Remember the paths in a directed graph always follow the direction of edges i.e. arrows. We can not go in the opposite direction while calculating a path.
A = 0
B = 3
print('Path exists between nodes:', nx.has_path(D, A, B))
print ('All simple paths:' ,list(nx.all_simple_paths(D, A, B))) # only one this time - directed
print ('Shortest path:', nx.shortest_path(D, A, B))
print ('length of shortest path:', nx.shortest_path_length(D, A, B))
Path exists between nodes: True
All simple paths: [[0, 1, 2, 3]]
Shortest path: [0, 1, 2, 3]
length of shortest path: 3
We can find shortest path from a given node to all other nodes as shown below:
nx.single_source_shortest_path(D, 0)
{0: [0],
1: [0, 1],
2: [0, 1, 2],
3: [0, 1, 2, 3],
4: [0, 1, 2, 3, 4],
5: [0, 5]}
Or, the shortest paths between all possible pairs, considering the direction of edges.
list(nx.all_pairs_shortest_path(D))
[(0,
{0: [0],
1: [0, 1],
2: [0, 1, 2],
3: [0, 1, 2, 3],
4: [0, 1, 2, 3, 4],
5: [0, 5]}),
(1,
{0: [1, 2, 3, 4, 0],
1: [1],
2: [1, 2],
3: [1, 2, 3],
4: [1, 2, 3, 4],
5: [1, 2, 3, 4, 0, 5]}),
(2,
{0: [2, 3, 4, 0],
1: [2, 3, 4, 0, 1],
2: [2],
3: [2, 3],
4: [2, 3, 4],
5: [2, 3, 4, 0, 5]}),
(3,
{0: [3, 4, 0],
1: [3, 4, 0, 1],
2: [3, 4, 0, 1, 2],
3: [3],
4: [3, 4],
5: [3, 4, 0, 5]}),
(4,
{0: [4, 0],
1: [4, 0, 1],
2: [4, 0, 1, 2],
3: [4, 0, 1, 2, 3],
4: [4],
5: [4, 0, 5]}),
(5, {5: [5]})]
For weighted graphs the definition of shortest path considers edge weights.
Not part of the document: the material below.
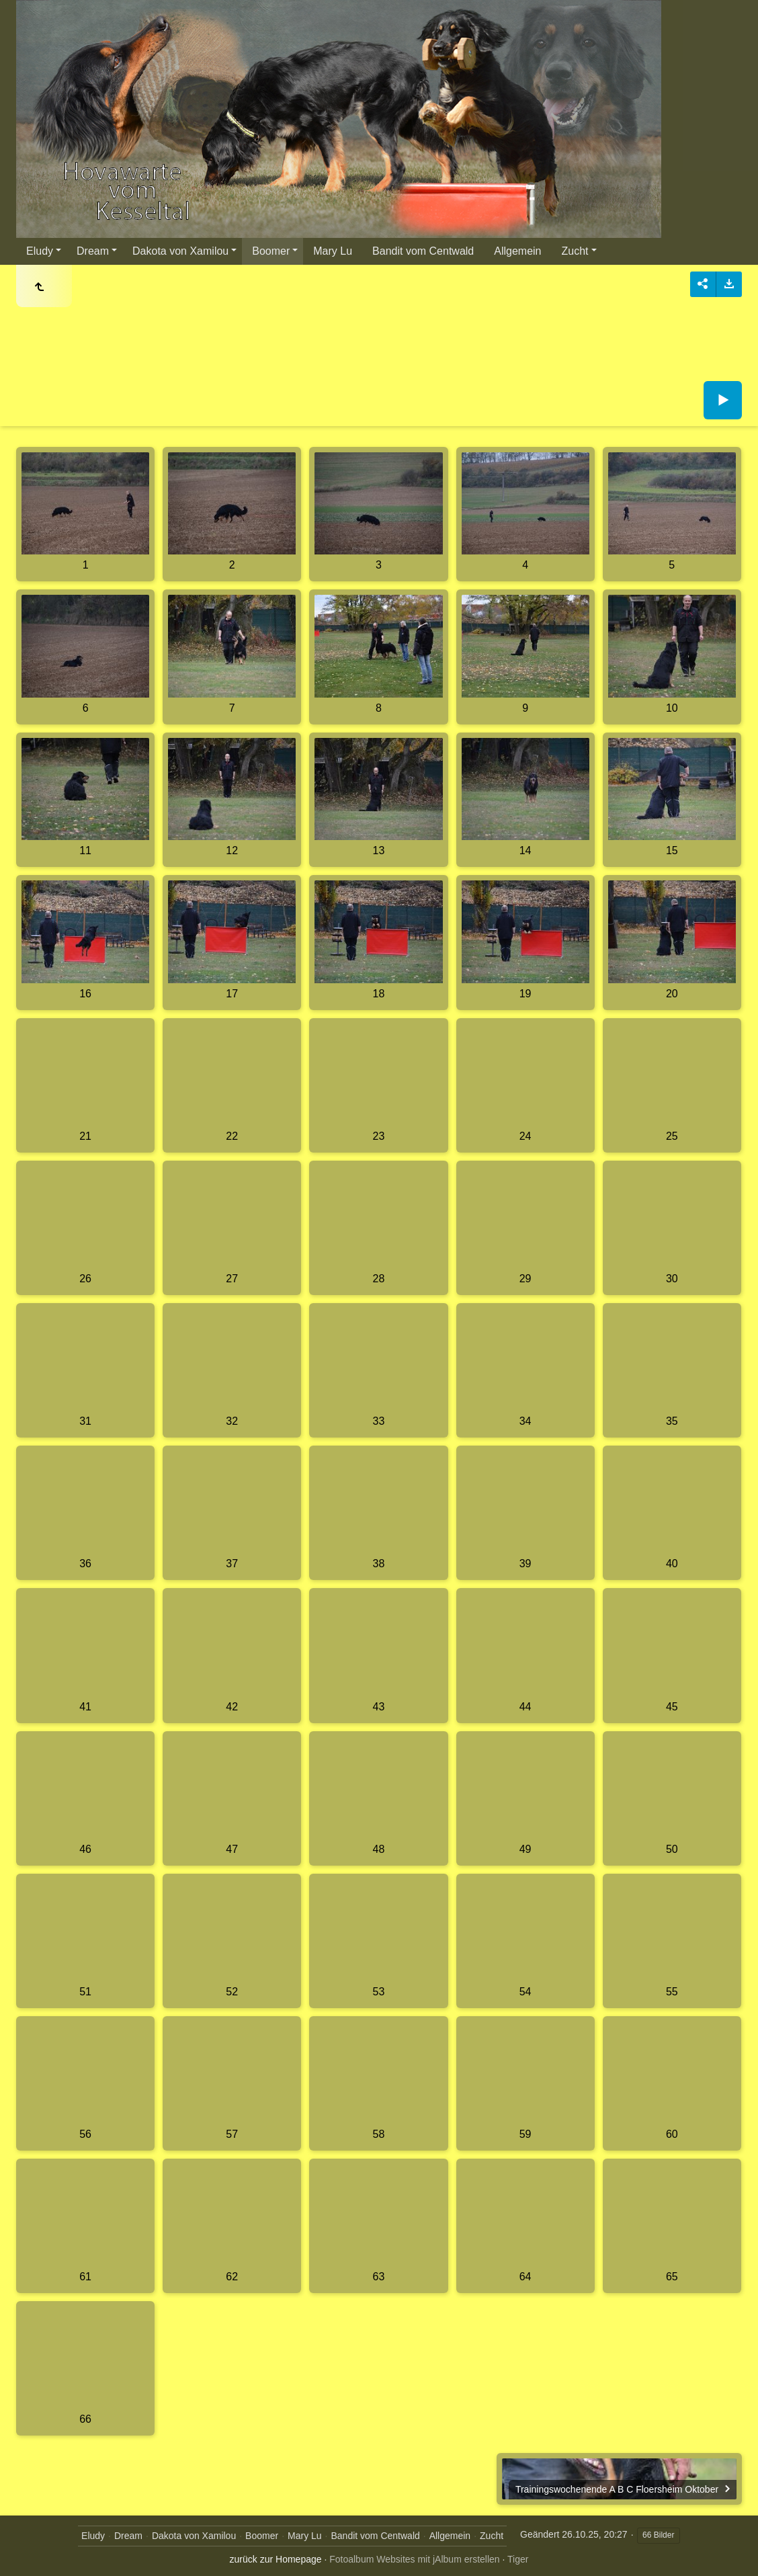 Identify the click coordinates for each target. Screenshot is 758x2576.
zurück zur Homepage (276, 2559)
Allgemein (517, 251)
The shortest path is the path with minium total weight, and the path length is the sum of edge weights. This implies that the shortest weighted path does not necessary has less edges than an alternative path.
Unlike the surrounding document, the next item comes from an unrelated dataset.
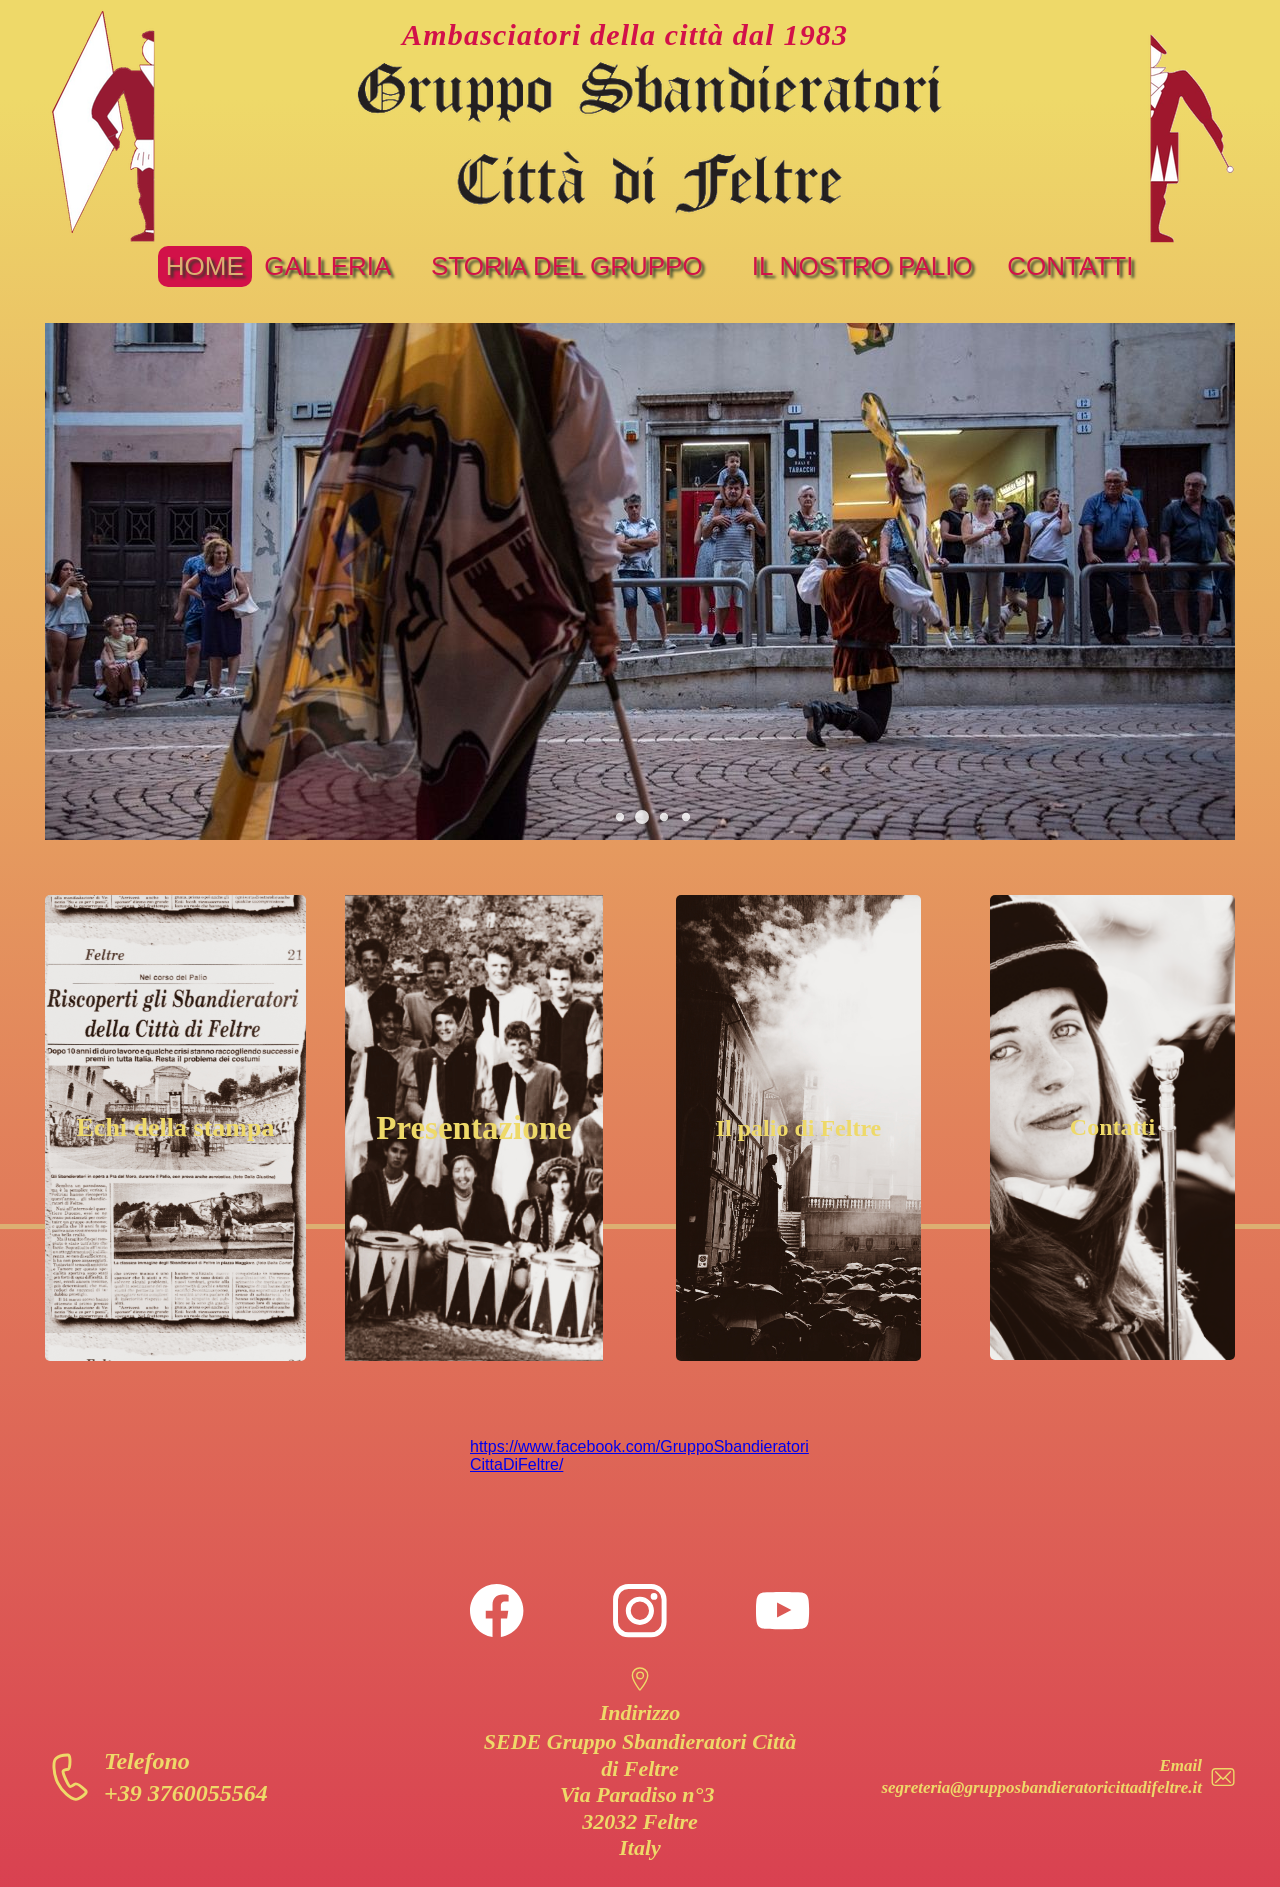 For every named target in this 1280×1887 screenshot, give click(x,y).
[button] (620, 817)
For computing weighted shortest paths you have to pass a a keyword argument the name of the edge attribute used as weight. Let's create a simple graph and assign some random weights to its edges
# Create a Weighted Graph
W = nx.Graph()
W.add_edge('a', 'b', weight=0.3)
W.add_edge('b', 'c', weight=0.5)
W.add_edge('a', 'c', weight=2.0)
W.add_edge('c', 'd', weight=1.0)
pos = nx.fruchterman_reingold_layout(W)
nx.draw(W, pos=pos, with_labels=True)
nx.draw_networkx_edge_labels(W, pos, edge_labels=nx.get_edge_attributes(W, 'weight'))
{('a', 'b'): Text(0.498464,0.422644,'0.3'),
('a', 'c'): Text(-0.0781383,0.276696,'2.0'),
('b', 'c'): Text(0.423398,0.0785256,'0.5'),
('c', 'd'): Text(-0.498464,-0.422644,'1.0')}
Most of the methods shown above can be applied to all types of graphs. For weighted graphs, the associated weight plays an important role in defining the shortest path. Let's see it through some methods shown below:
print ('Shortest path between nodes a and d with respect to hops:',nx.shortest_path(W, 'a', 'd'))
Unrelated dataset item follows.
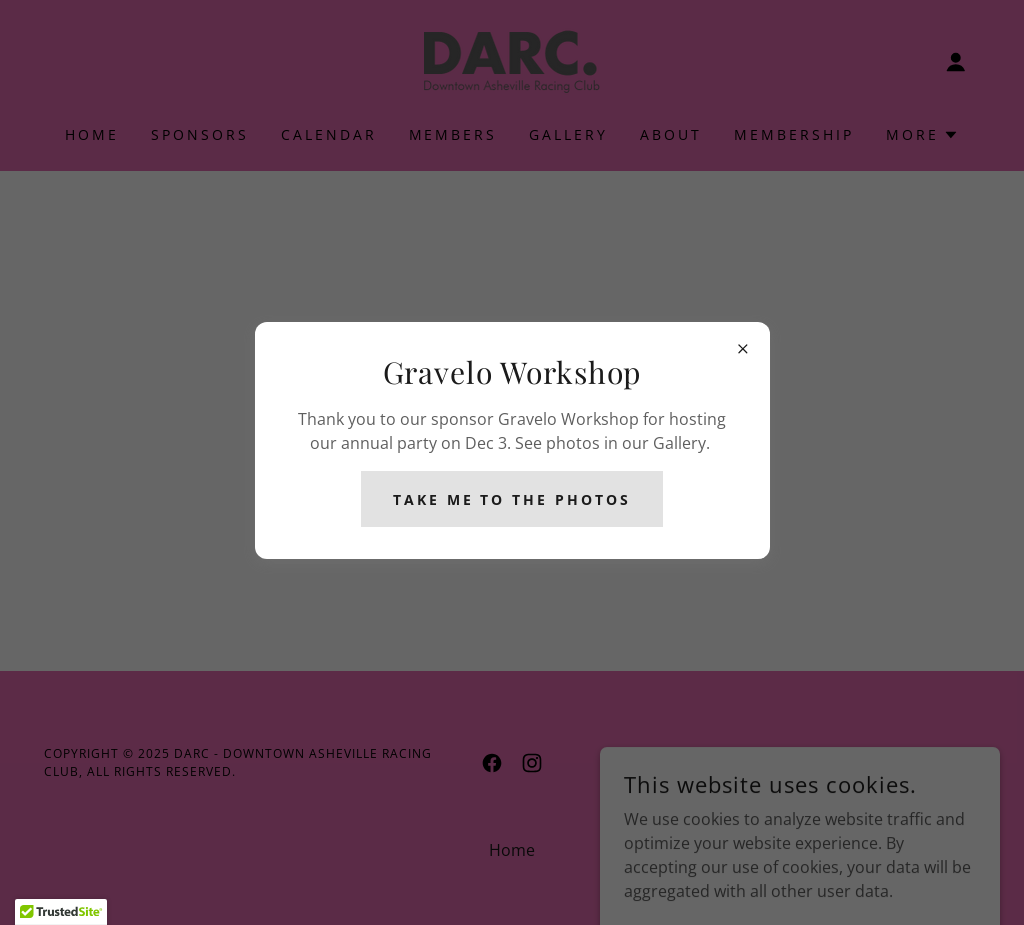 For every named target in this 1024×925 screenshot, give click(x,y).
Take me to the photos (512, 499)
print ('Length of the shortest path:',nx.shortest_path_length(W, 'a', 'd'))
print ('Shortest path between nodes a and d with respect to edge weight:',nx.shortest_path(W, 'a', 'd',weight='weight'))
print ('Length of the shortest path:',nx.shortest_path_length(W, 'a', 'd',weight='weight'))
Shortest path between nodes a and d with respect to hops: ['a', 'c', 'd']
Length of the shortest path: 2
Shortest path between nodes a and d with respect to edge weight: ['a', 'b', 'c', 'd']
Length of the shortest path: 1.8
So we see although a path may have a less hops from source to destination, the weights associated with edges may help us decide a better path to allow , say , higher influence.
In lesson we talked about calculating the shortest path between a given set of nodes for different types of graph structures that we have seen thus far. Shortest path calculation comes in handy during a number of analyses activities while processing graph. Paths based on weights , hops or directions can provide a deeper insight into identifying the strength of relationship and amount of influence between nodes in a network. In the following lab, we shall see a simple dataset and calculate as well as visualize paths with networkx.